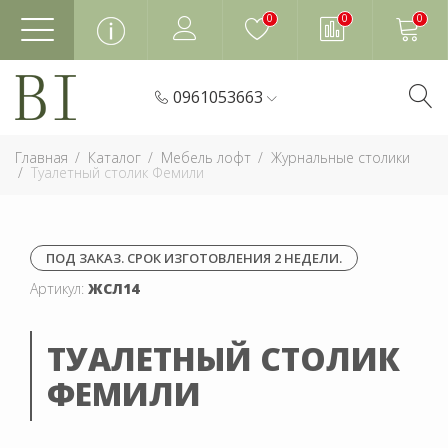
0
0
0
0961053663
Главная
Каталог
Мебель лофт
Журнальные столики
Туалетный столик Фемили
ПОД ЗАКАЗ. СРОК ИЗГОТОВЛЕНИЯ 2 НЕДЕЛИ.
Артикул:
ЖСЛ14
ТУАЛЕТНЫЙ СТОЛИК
ФЕМИЛИ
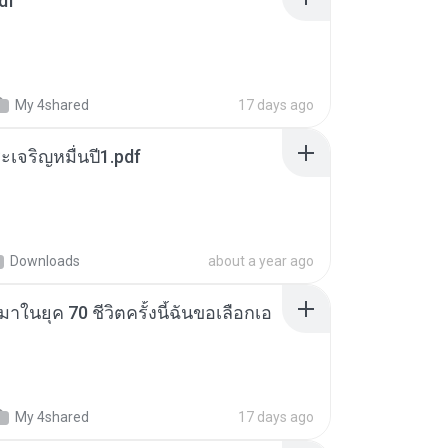
df
My 4shared
17 days ago
เจริญหมื่นปี1.pdf
Downloads
about a year ago
าในยุค 70 ชีวิตครั้งนี้ฉันขอเลือกเอ
My 4shared
17 days ago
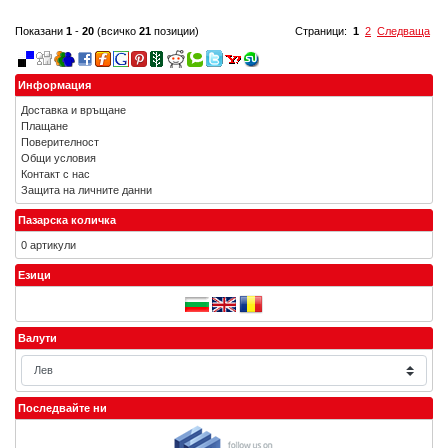
Показани
1
-
20
(всичко
21
позиции)
Страници:
1
2
Следваща
Информация
Доставка и връщане
Плащане
Поверителност
Общи условия
Контакт с нас
Защита на личните данни
Пазарска количка
0 артикули
Езици
Валути
Последвайте ни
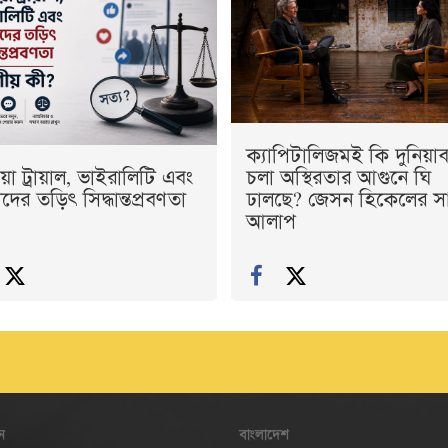
ক্যাপিটালিজমই কি দুনিয়াব্
য়া ট্রায়াল, ভাইরালিটি এবং
চলা অস্থিরতার আগুনে ঘি
ের তড়িৎ সিদ্ধান্তপ্রবণতা
ঢালছে? জেসন হিকেলের স
আলাপ
ন
বাংলাদেশ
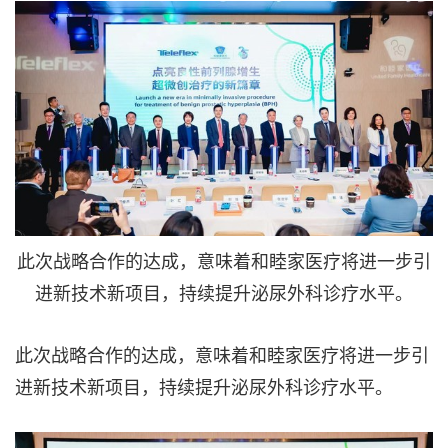
此次战略合作的达成，意味着和睦家医疗将进一步引
进新技术新项目，持续提升泌尿外科诊疗水平。
此次战略合作的达成，意味着和睦家医疗将进一步引
进新技术新项目，持续提升泌尿外科诊疗水平。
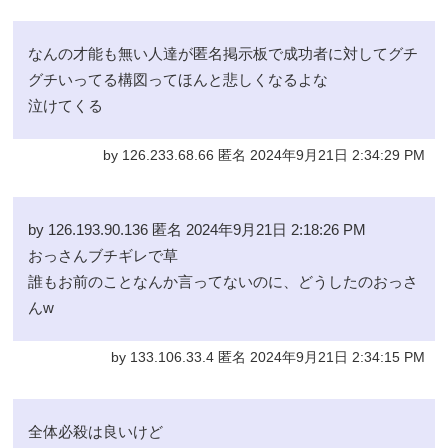
なんの才能も無い人達が匿名掲示板で成功者に対してグチ
グチいってる構図ってほんと悲しくなるよな
泣けてくる
by 126.233.68.66 匿名 2024年9月21日 2:34:29 PM
by 126.193.90.136 匿名 2024年9月21日 2:18:26 PM
おっさんブチギレで草
誰もお前のことなんか言ってないのに、どうしたのおっさ
んw
by 133.106.33.4 匿名 2024年9月21日 2:34:15 PM
全体必殺は良いけど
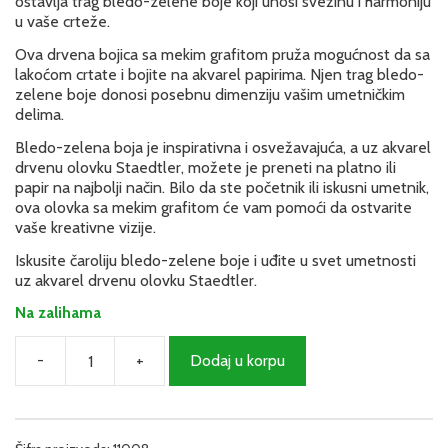
ostavlja trag bledo-zelene boje koji unosi svežinu i harmoniju
u vaše crteže.
Ova drvena bojica sa mekim grafitom pruža mogućnost da sa
lakoćom crtate i bojite na akvarel papirima. Njen trag bledo-
zelene boje donosi posebnu dimenziju vašim umetničkim
delima.
Bledo-zelena boja je inspirativna i osvežavajuća, a uz akvarel
drvenu olovku Staedtler, možete je preneti na platno ili
papir na najbolji način. Bilo da ste početnik ili iskusni umetnik,
ova olovka sa mekim grafitom će vam pomoći da ostvarite
vaše kreativne vizije.
Iskusite čaroliju bledo-zelene boje i uđite u svet umetnosti
uz akvarel drvenu olovku Staedtler.
Na zalihama
-
+
Dodaj u korpu
Akvarel
drvena
olovka
(Bledo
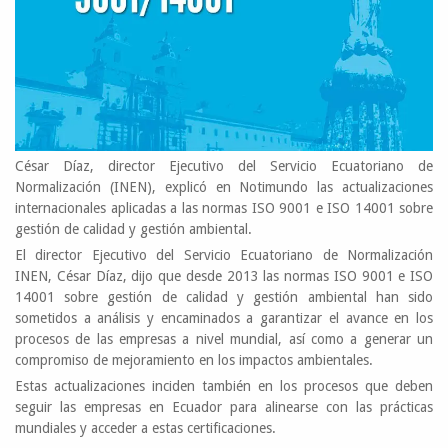
César Díaz, director Ejecutivo del Servicio Ecuatoriano de
Normalización (INEN), explicó en Notimundo las actualizaciones
internacionales aplicadas a las normas ISO 9001 e ISO 14001 sobre
gestión de calidad y gestión ambiental.
El director Ejecutivo del Servicio Ecuatoriano de Normalización
INEN, César Díaz, dijo que desde 2013 las normas ISO 9001 e ISO
14001 sobre gestión de calidad y gestión ambiental han sido
sometidos a análisis y encaminados a garantizar el avance en los
procesos de las empresas a nivel mundial, así como a generar un
compromiso de mejoramiento en los impactos ambientales.
Estas actualizaciones inciden también en los procesos que deben
seguir las empresas en Ecuador para alinearse con las prácticas
mundiales y acceder a estas certificaciones.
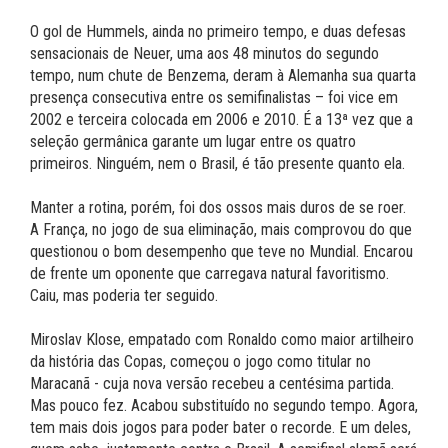
O gol de Hummels, ainda no primeiro tempo, e duas defesas
sensacionais de Neuer, uma aos 48 minutos do segundo
tempo, num chute de Benzema, deram à Alemanha sua quarta
presença consecutiva entre os semifinalistas – foi vice em
2002 e terceira colocada em 2006 e 2010. É a 13ª vez que a
seleção germânica garante um lugar entre os quatro
primeiros. Ninguém, nem o Brasil, é tão presente quanto ela.
Manter a rotina, porém, foi dos ossos mais duros de se roer.
A França, no jogo de sua eliminação, mais comprovou do que
questionou o bom desempenho que teve no Mundial. Encarou
de frente um oponente que carregava natural favoritismo.
Caiu, mas poderia ter seguido.
Miroslav Klose, empatado com Ronaldo como maior artilheiro
da história das Copas, começou o jogo como titular no
Maracanã - cuja nova versão recebeu a centésima partida.
Mas pouco fez. Acabou substituído no segundo tempo. Agora,
tem mais dois jogos para poder bater o recorde. E um deles,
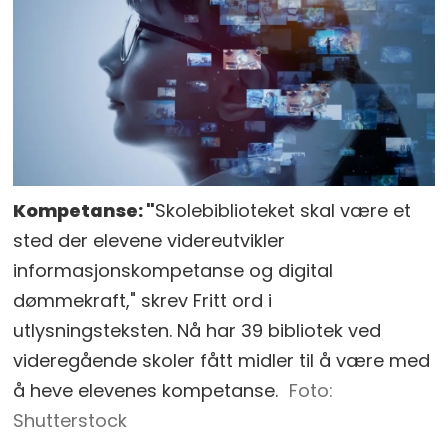
Kompetanse: "
Skolebiblioteket skal være et
sted der elevene videreutvikler
informasjonskompetanse og digital
dømmekraft," skrev Fritt ord i
utlysningsteksten. Nå har 39 bibliotek ved
videregående skoler fått midler til å være med
å heve elevenes kompetanse.
Shutterstock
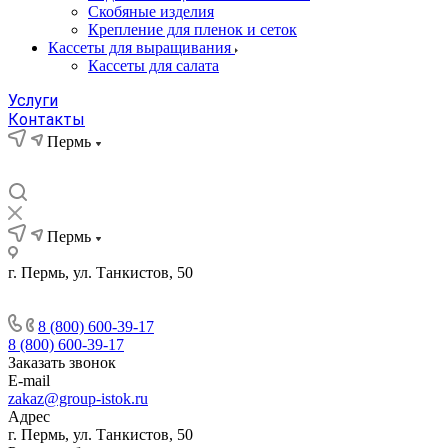
Скобяные изделия
Крепление для пленок и сеток
Кассеты для выращивания
Кассеты для салата
Услуги
Контакты
Пермь
Пермь
г. Пермь, ул. Танкистов, 50
8 (800) 600-39-17
8 (800) 600-39-17
Заказать звонок
E-mail
zakaz@group-istok.ru
Адрес
г. Пермь, ул. Танкистов, 50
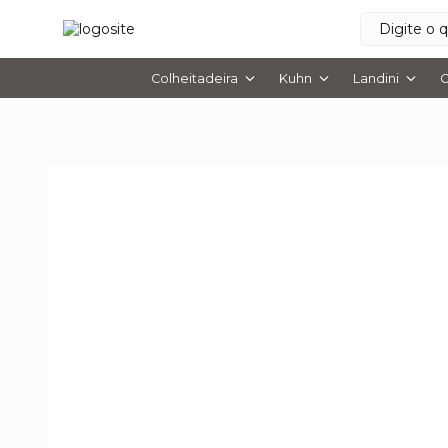
Colheitadeira
Kuhn
Landini
O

######

:: TRY IT ::
Transcribe the complete set of entries verbatim. No pictures belong in the copy.

:: EXERCISE ANSWER ::
0
0
0
0961053663
Главная
Каталог
Мебель лофт
Журнальные столики
Туалетный столик Фемили
ПОД ЗАКАЗ. СРОК ИЗГОТОВЛЕНИЯ 2 НЕДЕЛИ.
Артикул:
ЖСЛ14
ТУАЛЕТНЫЙ СТОЛИК
ФЕМИЛИ
df
My 4shared
17 days ago
เจริญหมื่นปี1.pdf
Downloads
about a year ago
าในยุค 70 ชีวิตครั้งนี้ฉันขอเลือกเอ
My 4shared
17 days ago
Показани
1
-
20
(всичко
21
позиции)
Страници:
1
2
Следваща
Информация
Доставка и връщане
Плащане
Поверителност
Общи условия
Контакт с нас
Защита на личните данни
Пазарска количка
0 артикули
Езици
Валути
Последвайте ни
ক্যাপিটালিজমই কি দুনিয়াব্
য়া ট্রায়াল, ভাইরালিটি এবং
চলা অস্থিরতার আগুনে ঘি
ের তড়িৎ সিদ্ধান্তপ্রবণতা
ঢালছে? জেসন হিকেলের স
আলাপ
ন
বাংলাদেশ
此次战略合作的达成，意味着和睦家医疗将进一步引
进新技术新项目，持续提升泌尿外科诊疗水平。
此次战略合作的达成，意味着和睦家医疗将进一步引
进新技术新项目，持续提升泌尿外科诊疗水平。
なんの才能も無い人達が匿名掲示板で成功者に対してグチ
グチいってる構図ってほんと悲しくなるよな
泣けてくる
by 126.233.68.66 匿名 2024年9月21日 2:34:29 PM
by 126.193.90.136 匿名 2024年9月21日 2:18:26 PM
おっさんブチギレで草
誰もお前のことなんか言ってないのに、どうしたのおっさ
んw
by 133.106.33.4 匿名 2024年9月21日 2:34:15 PM
全体必殺は良いけど
ostavlja trag bledo-zelene boje koji unosi svežinu i harmoniju
u vaše crteže.
Ova drvena bojica sa mekim grafitom pruža mogućnost da sa
lakoćom crtate i bojite na akvarel papirima. Njen trag bledo-
zelene boje donosi posebnu dimenziju vašim umetničkim
delima.
Bledo-zelena boja je inspirativna i osvežavajuća, a uz akvarel
drvenu olovku Staedtler, možete je preneti na platno ili
papir na najbolji način. Bilo da ste početnik ili iskusni umetnik,
ova olovka sa mekim grafitom će vam pomoći da ostvarite
vaše kreativne vizije.
Iskusite čaroliju bledo-zelene boje i uđite u svet umetnosti
uz akvarel drvenu olovku Staedtler.
Na zalihama
-
+
Dodaj u korpu
Akvarel
drvena
olovka
(Bledo
César Díaz, director Ejecutivo del Servicio Ecuatoriano de
Normalización (INEN), explicó en Notimundo las actualizaciones
internacionales aplicadas a las normas ISO 9001 e ISO 14001 sobre
gestión de calidad y gestión ambiental.
El director Ejecutivo del Servicio Ecuatoriano de Normalización
INEN, César Díaz, dijo que desde 2013 las normas ISO 9001 e ISO
14001 sobre gestión de calidad y gestión ambiental han sido
sometidos a análisis y encaminados a garantizar el avance en los
procesos de las empresas a nivel mundial, así como a generar un
compromiso de mejoramiento en los impactos ambientales.
Estas actualizaciones inciden también en los procesos que deben
seguir las empresas en Ecuador para alinearse con las prácticas
mundiales y acceder a estas certificaciones.
O gol de Hummels, ainda no primeiro tempo, e duas defesas
sensacionais de Neuer, uma aos 48 minutos do segundo
tempo, num chute de Benzema, deram à Alemanha sua quarta
presença consecutiva entre os semifinalistas – foi vice em
2002 e terceira colocada em 2006 e 2010. É a 13ª vez que a
seleção germânica garante um lugar entre os quatro
primeiros. Ninguém, nem o Brasil, é tão presente quanto ela.
Manter a rotina, porém, foi dos ossos mais duros de se roer.
A França, no jogo de sua eliminação, mais comprovou do que
questionou o bom desempenho que teve no Mundial. Encarou
de frente um oponente que carregava natural favoritismo.
Caiu, mas poderia ter seguido.
Miroslav Klose, empatado com Ronaldo como maior artilheiro
da história das Copas, começou o jogo como titular no
Maracanã - cuja nova versão recebeu a centésima partida.
Mas pouco fez. Acabou substituído no segundo tempo. Agora,
tem mais dois jogos para poder bater o recorde. E um deles,
Kompetanse: "
Skolebiblioteket skal være et
sted der elevene videreutvikler
informasjonskompetanse og digital
dømmekraft," skrev Fritt ord i
utlysningsteksten. Nå har 39 bibliotek ved
videregående skoler fått midler til å være med
å heve elevenes kompetanse.
Shutterstock
Скобяные изделия
Крепление для пленок и сеток
Кассеты для выращивания
Кассеты для салата
Услуги
Контакты
Пермь
Пермь
г. Пермь, ул. Танкистов, 50
8 (800) 600-39-17
8 (800) 600-39-17
Заказать звонок
E-mail
zakaz@group-istok.ru
Адрес
г. Пермь, ул. Танкистов, 50
Colheitadeira
Kuhn
Landini
O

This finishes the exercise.